### Goal of the exercise
Return every entry exactly as written, with the pictures removed.

**** Records for processing

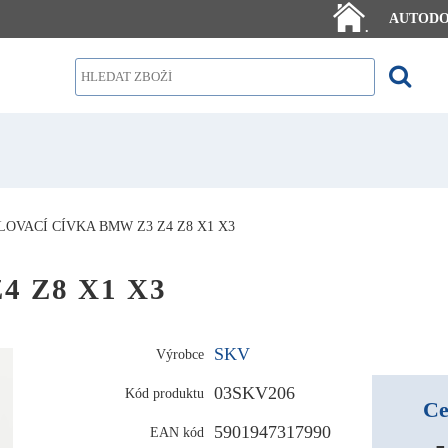
AUTOD
.
OVACÍ CÍVKA BMW Z3 Z4 Z8 X1 X3
Z4 Z8 X1 X3
SKV
Výrobce
03SKV206
Kód produktu
Ce
5901947317990
EAN kód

********

### Finished exercise
AUTOD
.
OVACÍ CÍVKA BMW Z3 Z4 Z8 X1 X3
Z4 Z8 X1 X3
SKV
Výrobce
03SKV206
Kód produktu
Ce
5901947317990
EAN kód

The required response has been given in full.